The Digital Collegian - Published independently by students at Penn State NEWS
[ Friday, April 28, 2006 ]

Study: Workweeks are longer

For The Collegian

While a lack of credentials doesn't exactly have a positive effect on job prospects, a college education may be the path to a long, arduous workweek for professional careers.

A study done for the National Bureau of Economic Research by economists Peter Kuhn of the University of California at Santa Barbara and Fernando Lozano of Pomona College highlights some trends in the length of the workweek.

Most notably, they found that highly educated and salaried male professionals have been working more 50-hour workweeks since 1970, reversing the trend of a declining workweek in the earlier part of the century.

Lozano and Kuhn concluded that employees are expecting -- and getting -- more out of their highly skilled employees.

"Americans work longer hours than virtually any country in the world," said Paul Clark, a professor of labor studies and industrial relations.

Clark said that longer workweeks could be a factor contributing to the strength of the American economy and that expectations of employers in the United States may be higher.

Clark added that too much work could be a bad thing.

Sometimes people don't consider the costs to their health and family relationships, he said.
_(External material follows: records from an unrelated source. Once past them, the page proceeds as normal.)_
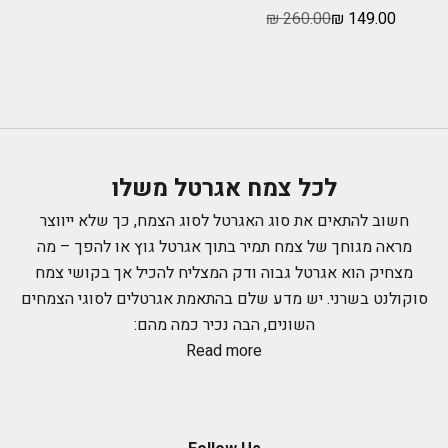
מחיר מבצע
מחיר רגיל
260.00 ₪
149.00 ₪
לכל צמח אגרטל משלו
חשוב להתאים את סוג האגרטל לסוג הצמח, כך שלא ייווצר
מראה מגוחך של צמח תמיר בתוך אגרטל גוץ או להפך – מה
מצחיק הוא אגרטל גבוה ודק המצליח להכיל אך בקושי צמח
סוקולנט בשרני. יש מדע שלם בהתאמת אגרטלים לסוגי הצמחים
השונים, הבה נכיר כמה מהם:
Read more
אגרטלים כדוריים
אגרטל זה גם מכונה פיש-בול, הוא בעל מראה אלגנטי ומתאים
בעיקר לזרים קצרים ושמנמנים, זרים אלו אופייניים בעיקר לעונת
החורף, לדוגמה: זרי נוריות וכלניות.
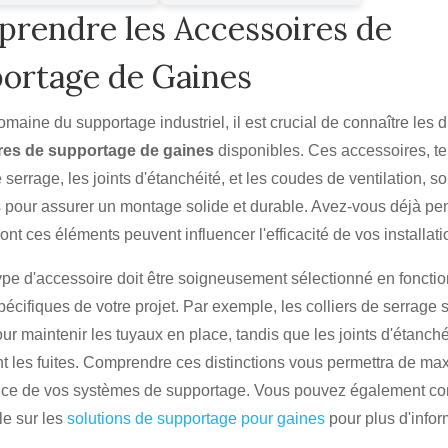
rendre les Accessoires de
ortage de Gaines
maine du supportage industriel, il est crucial de connaître les d
res de supportage de gaines
disponibles. Ces accessoires, te
e serrage, les joints d'étanchéité, et les coudes de ventilation, so
s pour assurer un montage solide et durable. Avez-vous déjà pe
nt ces éléments peuvent influencer l'efficacité de vos installati
pe d'accessoire doit être soigneusement sélectionné en foncti
écifiques de votre projet. Par exemple, les colliers de serrage 
our maintenir les tuyaux en place, tandis que les joints d'étanché
 les fuites. Comprendre ces distinctions vous permettra de max
ce de vos systèmes de supportage. Vous pouvez également co
cle sur les
solutions de supportage pour gaines
pour plus d'infor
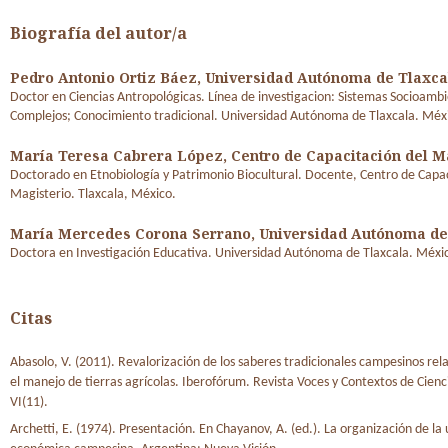
Biografía del autor/a
Pedro Antonio Ortiz Báez,
Universidad Autónoma de Tlaxca
Doctor en Ciencias Antropológicas. Línea de investigacion: Sistemas Socioamb
Complejos; Conocimiento tradicional. Universidad Autónoma de Tlaxcala. Méx
María Teresa Cabrera López,
Centro de Capacitación del M
Doctorado en Etnobiología y Patrimonio Biocultural. Docente, Centro de Capac
Magisterio. Tlaxcala, México.
María Mercedes Corona Serrano,
Universidad Autónoma de
Doctora en Investigación Educativa. Universidad Autónoma de Tlaxcala. Méxi
Citas
Abasolo, V. (2011). Revalorización de los saberes tradicionales campesinos rel
el manejo de tierras agrícolas. Iberofórum. Revista Voces y Contextos de Cienci
VI(11).
Archetti, E. (1974). Presentación. En Chayanov, A. (ed.). La organización de la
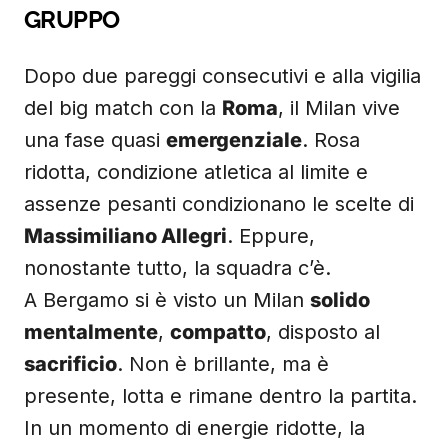
GRUPPO
Dopo due pareggi consecutivi e alla vigilia
del big match con la
Roma
, il Milan vive
una fase quasi
emergenziale
. Rosa
ridotta, condizione atletica al limite e
assenze pesanti condizionano le scelte di
Massimiliano Allegri
. Eppure,
nonostante tutto, la squadra c’è.
A Bergamo si è visto un Milan
solido
mentalmente
,
compatto
, disposto al
sacrificio
. Non è brillante, ma è
presente, lotta e rimane dentro la partita.
In un momento di energie ridotte, la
"When fathers work long hours, they have less positive relationships with their children, but only when they feel overloaded," said Ann Crouter of the Center for Work and Family Research, a division of Penn State's College of the Liberal Arts.
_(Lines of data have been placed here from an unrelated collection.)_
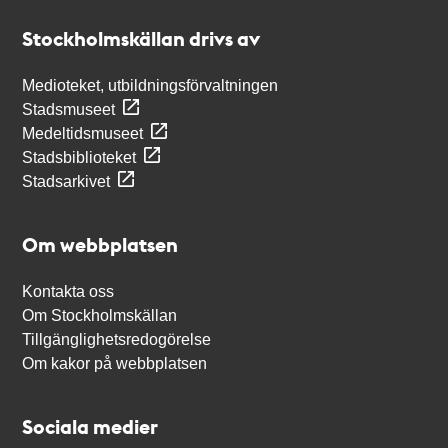
Stockholmskällan
Stockholmskällan drivs av
Medioteket, utbildningsförvaltningen
Stadsmuseet
Medeltidsmuseet
Stadsbiblioteket
Stadsarkivet
Om webbplatsen
Kontakta oss
Om Stockholmskällan
Tillgänglighetsredogörelse
Om kakor på webbplatsen
Sociala medier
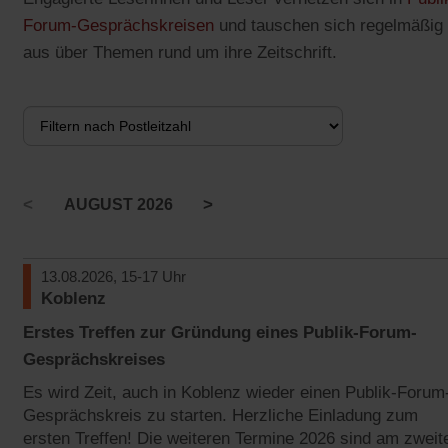
Forum-Gesprächskreisen
und tauschen sich regelmäßig
aus über Themen rund um ihre Zeitschrift.
<
>
AUGUST 2026
13.08.2026, 15-17 Uhr
Koblenz
Erstes Treffen zur Gründung eines Publik-Forum-
Gesprächskreises
Es wird Zeit, auch in Koblenz wieder einen Publik-Forum
Gesprächskreis zu starten. Herzliche Einladung zum
ersten Treffen! Die weiteren Termine 2026 sind am zweit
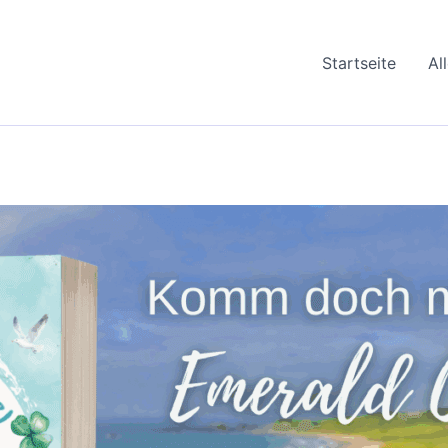
Startseite
Al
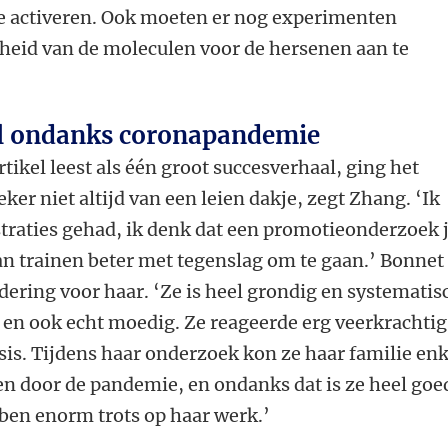
te activeren. Ook moeten er nog experimenten
gheid van de moleculen voor de hersenen aan te
l ondanks coronapandemie
rtikel leest als één groot succesverhaal, ging het
ker niet altijd van een leien dakje, zegt Zhang. ‘Ik
straties gehad, ik denk dat een promotieonderzoek 
an trainen beter met tegenslag om te gaan.’ Bonnet
ering voor haar. ‘Ze is heel grondig en systematis
 en ook echt moedig. Ze reageerde erg veerkrachtig
sis. Tijdens haar onderzoek kon ze haar familie en
ien door de pandemie, en ondanks dat is ze heel goe
 ben enorm trots op haar werk.’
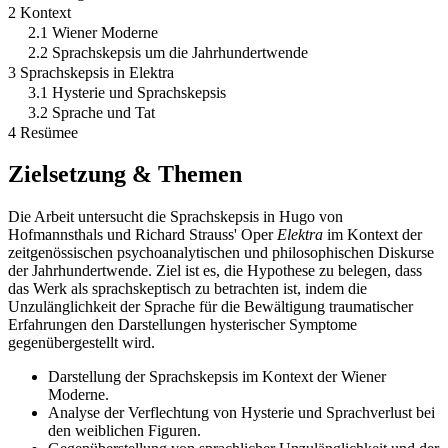
2 Kontext
2.1 Wiener Moderne
2.2 Sprachskepsis um die Jahrhundertwende
3 Sprachskepsis in Elektra
3.1 Hysterie und Sprachskepsis
3.2 Sprache und Tat
4 Resümee
Zielsetzung & Themen
Die Arbeit untersucht die Sprachskepsis in Hugo von
Hofmannsthals und Richard Strauss' Oper
Elektra
im Kontext der
zeitgenössischen psychoanalytischen und philosophischen Diskurse
der Jahrhundertwende. Ziel ist es, die Hypothese zu belegen, dass
das Werk als sprachskeptisch zu betrachten ist, indem die
Unzulänglichkeit der Sprache für die Bewältigung traumatischer
Erfahrungen den Darstellungen hysterischer Symptome
gegenübergestellt wird.
Darstellung der Sprachskepsis im Kontext der Wiener
Moderne.
Analyse der Verflechtung von Hysterie und Sprachverlust bei
den weiblichen Figuren.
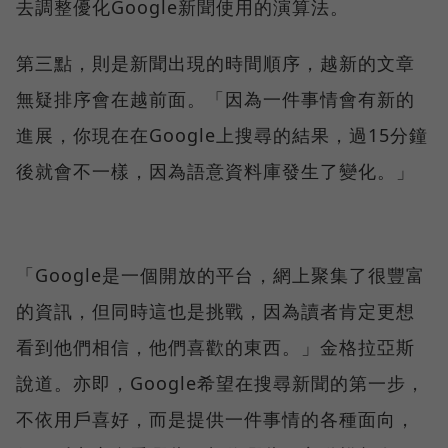
去調整優化Google新聞使用的演算法。
第三點，則是新聞出現的時間順序，越新的文章
無疑排序會在越前面。「因為一件事情會有新的
進展，你現在在Google上搜尋的結果，過15分鐘
後就會不一樣，因為語意資料庫發生了變化。」
「Google是一個開放的平台，網上聚集了很豐富
的資訊，但同時這也是挑戰，因為讀者肯定更想
看到他們相信，他們喜歡的東西。」金格拉亞斯
說道。亦即，Google希望在搜尋新聞的第一步，
不依用戶喜好，而是提供一件事情的各種面向，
Crouter and three other researchers authored a study that concluded that American companies need to offer more jobs that do not make their employees work long hours but still provide large enough salaries to support a family.

According to their study in The Journal of Marriage and Family, "Employers need to develop strategies to reduce employees' feelings of overload."

Highly educated people seem to be fitting less recreation time into their lives than the less educated as well. People older than 25 with less than a high school diploma spend 1.8 hours more per day engaging in leisure activities than do those with a bachelor's degree or higher, according to the 2005 American Time Use Survey by the U.S. Department of Labor.

People have less time to do stress-reducing recreational activities as more of their time is consumed by work, said Sonia Cavigelli, assistant professor of biobehavioral health. She added that there is a great deal of information about what causes physical and psychological stress, but not as much about coping with it.

"Exercise and meditation are some of the best coping mechanisms we know about," Cavigelli said.

According to a report released by the National Science Foundation (NSF), people who hold doctorates in their fields are working more than most Americans.

The NSF study found that those who had doctorates and worked in the education field clocked about 50.6 work hours a week, followed by those in industry or self-employment at 47.6 hours and government workers at 45.2 hours a week.

In the education field, instructors who are on tenure track but are not yet tenured worked the longest weeks -- 52.5 hours.